Boron neutron capture therapy in the treatment of locally recurred head-and-neck cancer: Final analysis of a phase I/II trial

Leena Kankaanranta, Tiina Seppälä, Hanna Koivunoro, Kauko Saarilahti, Timo Atula, Juhani Collan, Eero Salli, Mika Kortesniemi, Jouni Uusi-Simola, Petteri Välimäki, Antti Mäkitie, Marko Seppänen, Heikki Minn, Hannu Revitzer, Mauri Kouri, Petri Kotiluoto, Tom Seren, Iiro Auterinen, Sauli Savolainen, Heikki Joensuu (Corresponding Author)

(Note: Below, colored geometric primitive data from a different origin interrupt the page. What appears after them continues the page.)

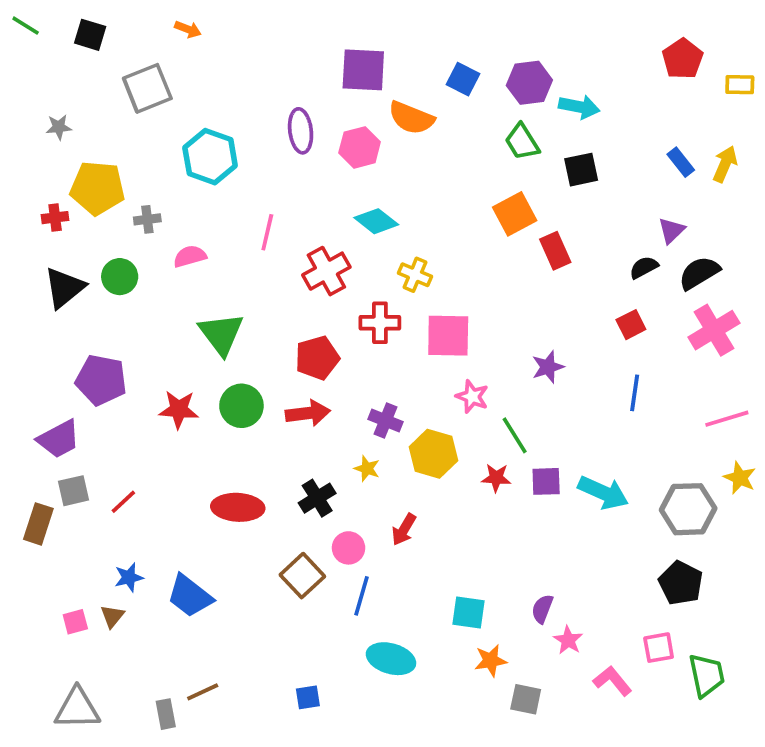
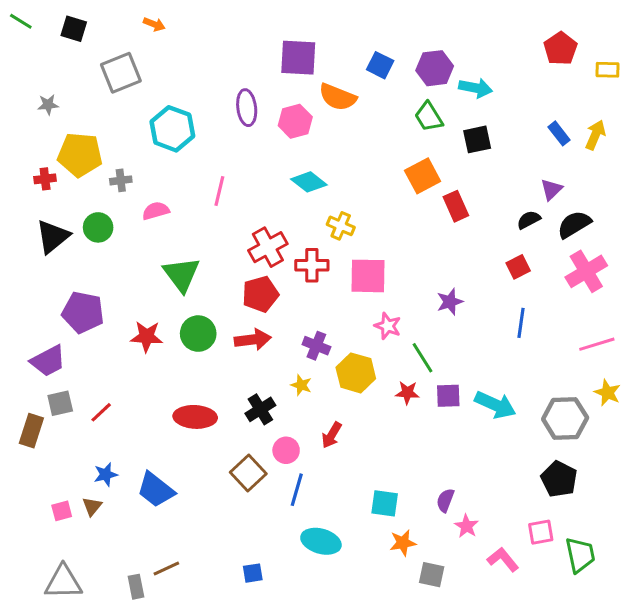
red cross: (326, 271) -> (268, 247), moved

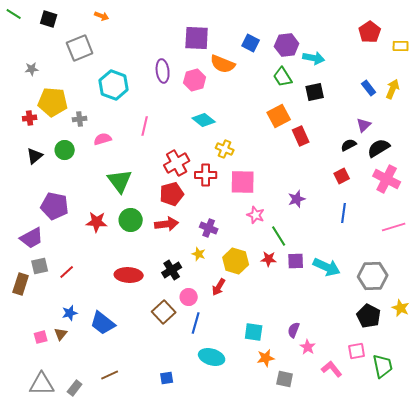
black triangle: (53, 237) -> (35, 156), size x0.7
pink cross: (586, 271) -> (387, 179), turned -32
yellow hexagon: (356, 373) -> (236, 261), moved
yellow star: (608, 393) -> (401, 308), moved
gray rectangle: (136, 587) -> (75, 388), moved, turned 49

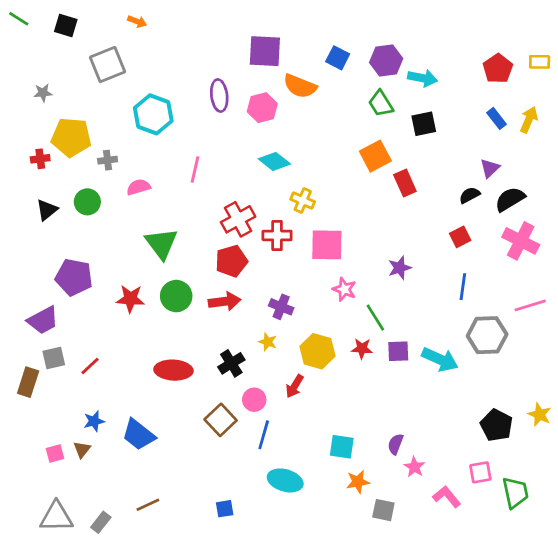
red pentagon: (370, 32) -> (498, 69), moved
gray hexagon: (373, 276) -> (487, 335), moved

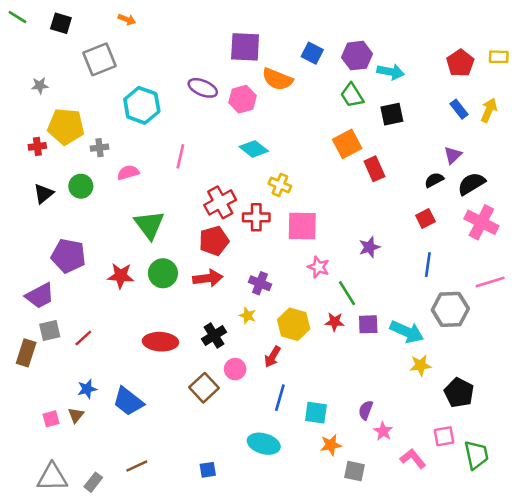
purple ellipse: (219, 96) -> (203, 88), turned -60
yellow star: (540, 414) -> (420, 365), moved, turned -30
blue line: (264, 435) -> (280, 398), moved

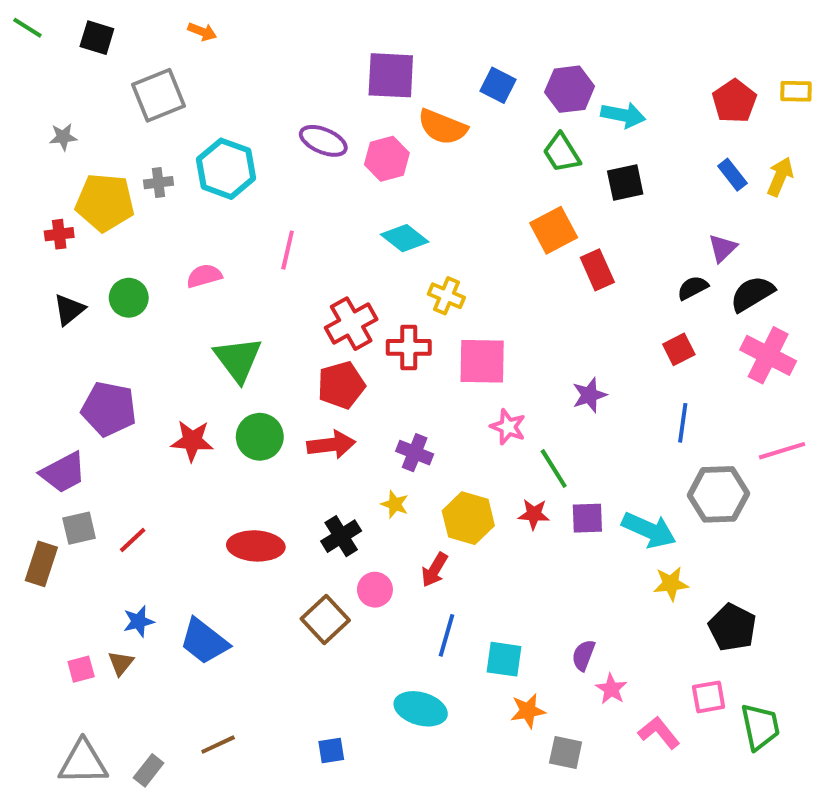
gray cross: (100, 148) -> (158, 183), moved

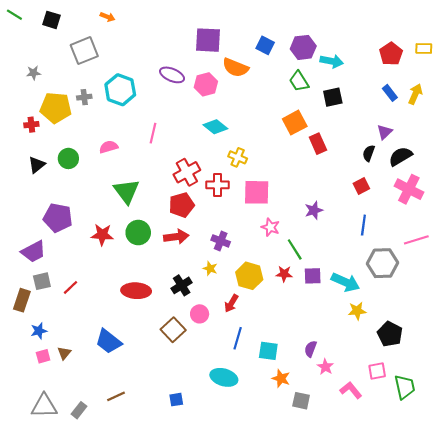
black semicircle: (693, 288) -> (369, 153), turned -42
blue star: (139, 621) -> (39, 331), moved
orange star: (528, 711) -> (281, 378), turned 30

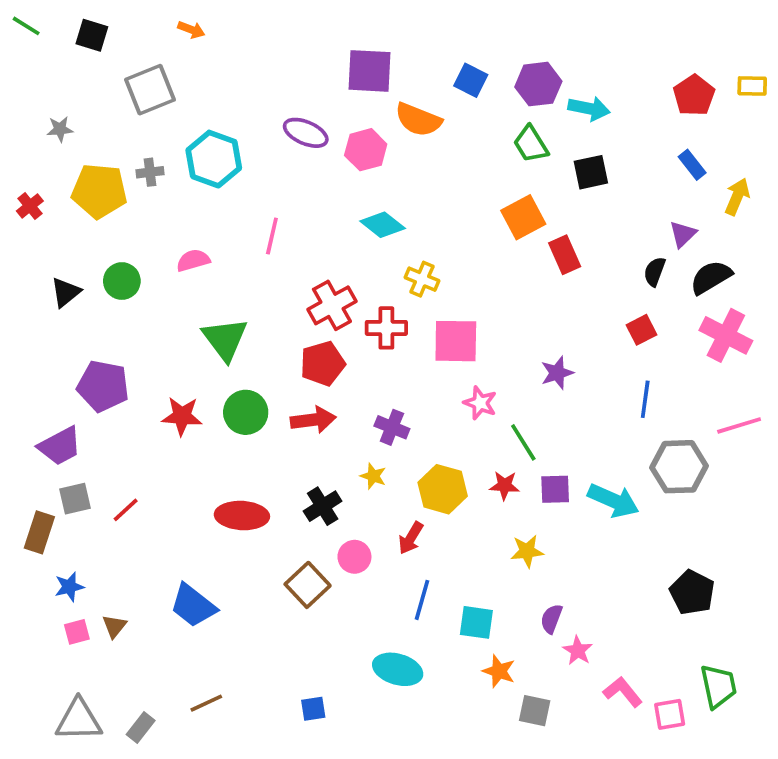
yellow arrow: (415, 94) -> (737, 197), moved
red cross: (31, 125) -> (30, 206), moved, turned -32
yellow star: (357, 311) -> (527, 551), moved
pink square: (377, 371) -> (670, 714), moved

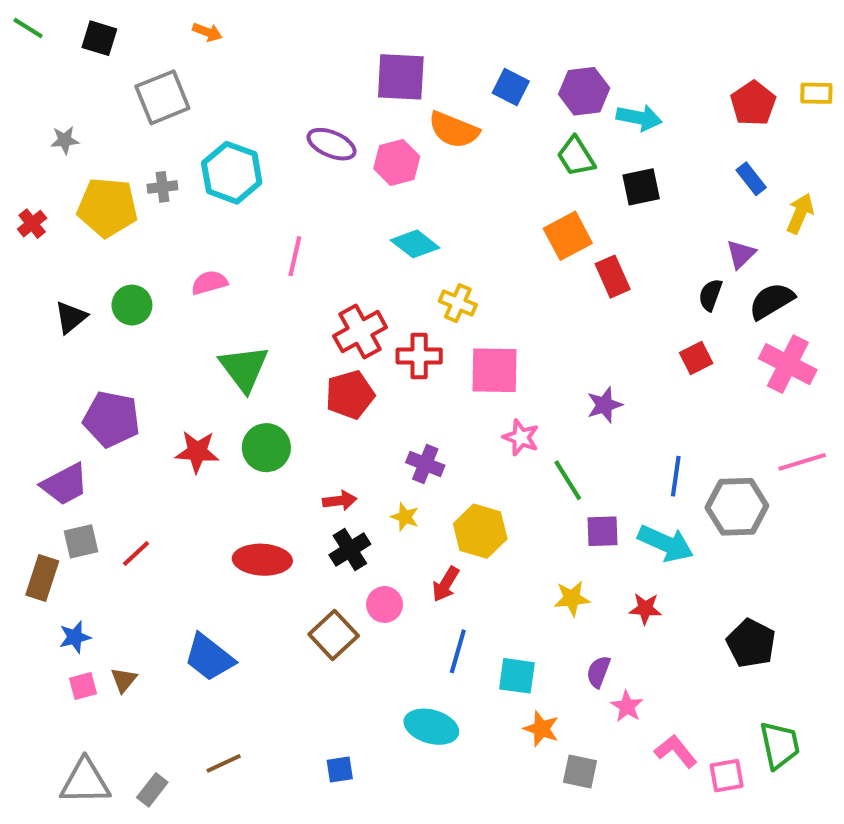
blue line: (645, 399) -> (676, 476), moved
red arrow: (313, 420) -> (340, 501), moved, size x0.7
red star: (505, 485) -> (645, 609), moved

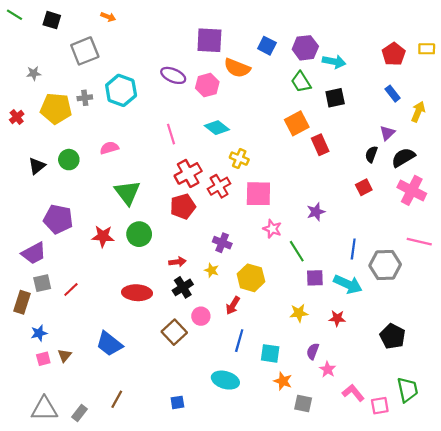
pink line: (295, 256) -> (171, 134), moved, turned -30
red cross: (419, 356) -> (219, 186), turned -30
pink line: (802, 462) -> (419, 242), turned 30
brown line: (224, 763) -> (117, 399), turned -36

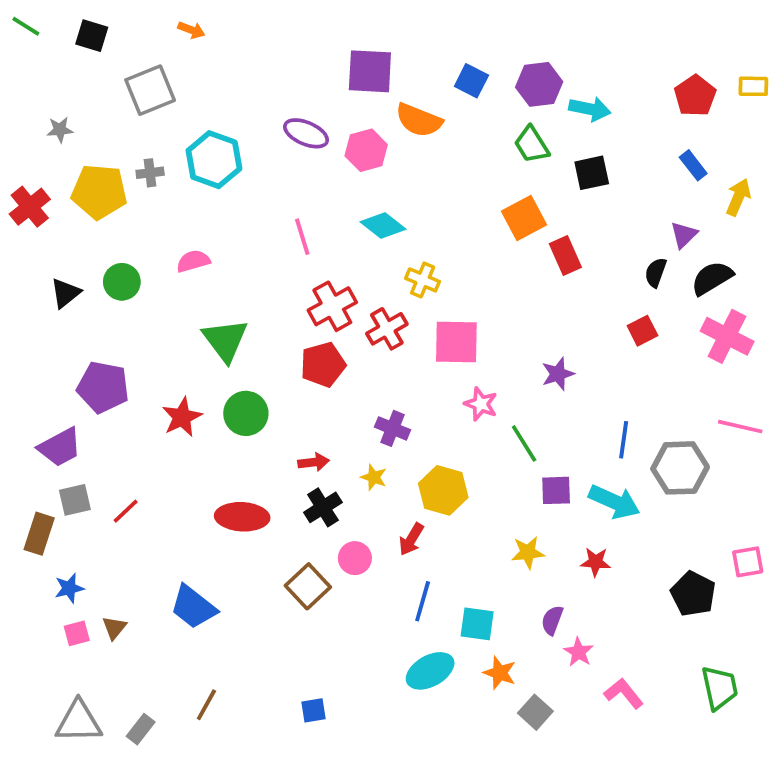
red cross: (17, 117) -> (30, 207), size x1.5
red star: (103, 236) -> (182, 417), turned -30
cyan ellipse: (225, 380) -> (430, 671), moved, turned -45
gray square: (303, 403) -> (535, 712), turned 30
pink square: (380, 406) -> (748, 562), moved

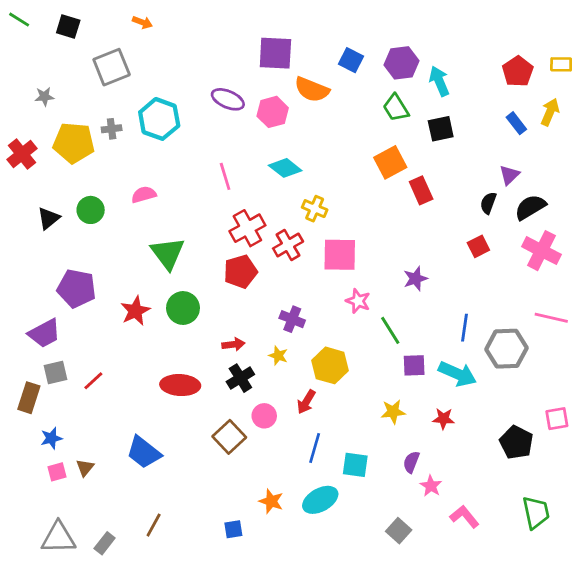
cyan arrow: (590, 109) -> (439, 81), turned -124
yellow arrow: (738, 197) -> (550, 112), moved
orange star: (500, 673) -> (271, 501), moved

    Research output: Contribution to journalArticleScientificpeer-review

    198 Citations (Scopus)


    Purpose: To investigate the efficacy and safety of boron neutron capture therapy (BNCT) in the treatment of inoperable head-and-neck cancers that recur locally after conventional photon radiation therapy. Methods and Materials: In this prospective, single-center Phase I/II study, 30 patients with inoperable, locally recurred head-and-neck cancer (29 carcinomas and 1 sarcoma) were treated with BNCT. Prior treatments consisted of surgery and conventionally fractionated photon irradiation to a cumulative dose of 50 to 98 Gy administered with or without concomitant chemotherapy. Tumor responses were assessed by use of the RECIST (Response Evaluation Criteria in Solid Tumors) and adverse effects by use of the National Cancer Institute common terminology criteria version 3.0. Intravenously administered L-boronophenylalanine-fructose (400 mg/kg) was administered as the boron carrier. Each patient was scheduled to be treated twice with BNCT. Results: Twenty-six patients received BNCT twice; four were treated once. Of the 29 evaluable patients, 22 (76%) responded to BNCT, 6 (21%) had tumor growth stabilization for 5.1 and 20.3 months, and 1 (3%) progressed. The median progression-free survival time was 7.5 months (95% confidence interval, 5.4-9.6 months). Two-year progression-free survival and overall survival were 20% and 30%, respectively, and 27% of the patients survived for 2 years without locoregional recurrence. The most common acute Grade 3 adverse effects were mucositis (54% of patients), oral pain (54%), and fatigue (32%). Three patients were diagnosed with osteoradionecrosis (each Grade 3) and one patient with soft-tissue necrosis (Grade 4). Late Grade 3 xerostomia was present in 3 of the 15 evaluable patients (20%). Conclusions: Most patients who have inoperable, locally advanced head-and-neck carcinoma that has recurred at a previously irradiated site respond to boronophenylalanine-mediated BNCT, but cancer recurrence after BNCT remains frequent. Toxicity was acceptable. Further research on novel modifications of the method is warranted.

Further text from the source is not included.